Fortunately, there are natural agents known to inhibit the build-up of DHT in the prostate. These nutrients block the 5-alpha reductase enzyme, which converts testosterone to dihydrotestosterone (DHT), as well as blocking prostate androgen and estrogen receptors, and providing other health-promoting effects on prostate cells. As such, prostate-support nutrients acquired from a high-potency prostate supplement should be taken by all men after age 40. The supplement should contain effective doses and standardized grades of the following natural agents shown to block DHT build-up and support prostate health in other ways:

  • Saw palmetto
  • Pygeum Africanum
  • Soy extract
  • Beta-sitosterol
  • Stinging nettle (Urtica dioca)
  • Lycopene powder
  • Pumpkin seed

Some of these ingredients have been shown in clinical studies to reverse prostate enlargement problems (BPH), as published in the Lancet, the British Journal of Urology and the Journal of the American Medical Association. I recommend that you interest all of your male patients over 40 years of age in a prostate-support supplement that contains meaningful doses of each of the nutrients listed above, as a means to prevent prostate enlargement and block key steps in the development of prostate cancer.

Age 45: Coenzyme Q10 and Hawthorn

Coenzyme Q10 (CoQ10) is a vitamin-like substance found in every cell which is necessary to convert food into energy in aerobic metabolism (which generates 95 percent of the body's energy at rest and during light to moderate activity). Studies show that our bodies can only make optimal amounts of CoQ10 up to about age 20. After that, there is a decline in synthesis that starts to become significant by about age 40-45. Studies suggest that 30 mg of CoQ10 supplementation per day is required as you reach the age of 45.

When our cells are unable to produce sufficient amounts of energy due to a CoQ10 deficiency state, a decline in cell function occurs that hastens the onset of accelerated aging, with increased risk of congestive heart failure (weak heart pump), a decline in brain function, and/or a weakening of the immune system with associated cancer risk.

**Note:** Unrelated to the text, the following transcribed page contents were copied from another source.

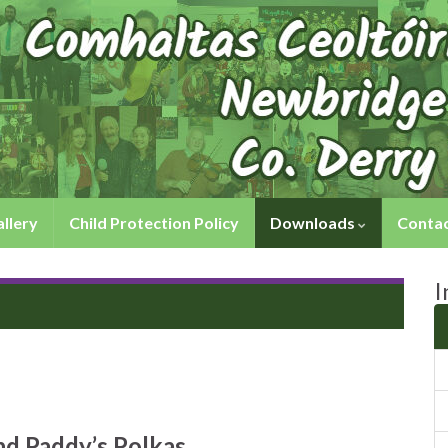
llery
Child Protection Policy
Downloads
Contac
I
nd Paddy’s Polkas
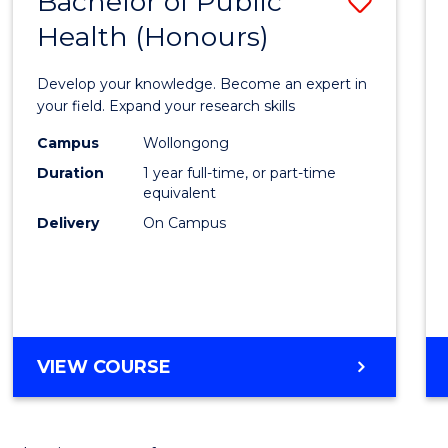
Bachelor of Public
Save
Health (Honours)
Bache
of
Develop your knowledge. Become an expert in
Public
your field. Expand your research skills
Healt
Campus
Wollongong
Duration
1 year full-time, or part-time
(Hono
equivalent
to
Delivery
On Campus
Cours
Favour
BACHELOR
VIEW COURSE
OF
PUBLIC
HEALTH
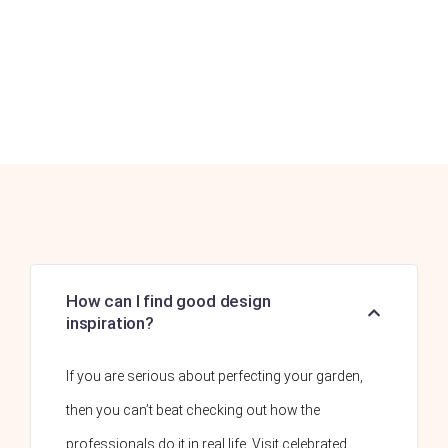
How can I find good design
inspiration?
If you are serious about perfecting your garden,
then you can’t beat checking out how the
professionals do it in real life. Visit celebrated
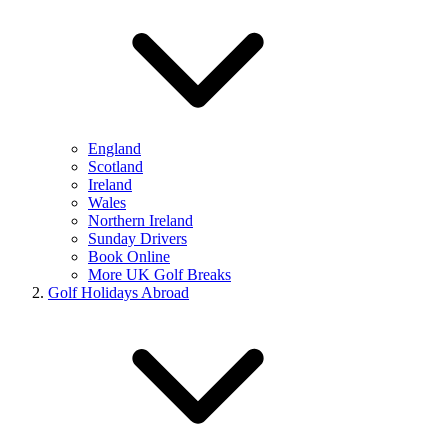
England
Scotland
Ireland
Wales
Northern Ireland
Sunday Drivers
Book Online
More UK Golf Breaks
Golf Holidays Abroad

More recently, we have seen that lack of CoQ10 production is a key underlying cause of Parkinson's disease, many cases of congestive heart failure and high blood pressure, and contributes to other common problems associated with aging.

To be effective, CoQ10 is best taken in a combination supplement that also contains the herb hawthorn (standardized to 5 percent flavonoid content). The active ingredients in hawthorn also enhance the ability of the heart to generate energy for its pumping action. In addition, hawthorn is known to open up (dilate) the coronary arteries, allowing more oxygen-rich blood to flow to the heart muscle itself. This is of vital importance in the prevention of heart attack and angina once we are over the age of 40-45.

Remember that heart disease is the leading cause of death in both women and men as we get older. The rule of thumb is to take 37.5 mg of hawthorn for every 30 mg of CoQ10. Thus, a cardioprotective supplement containing 30 mg of CoQ10 and 37.5 mg of hawthorn per capsule should be recommended to all patients by age 45. After age 60, I recommend doubling the dosage to two capsules per day.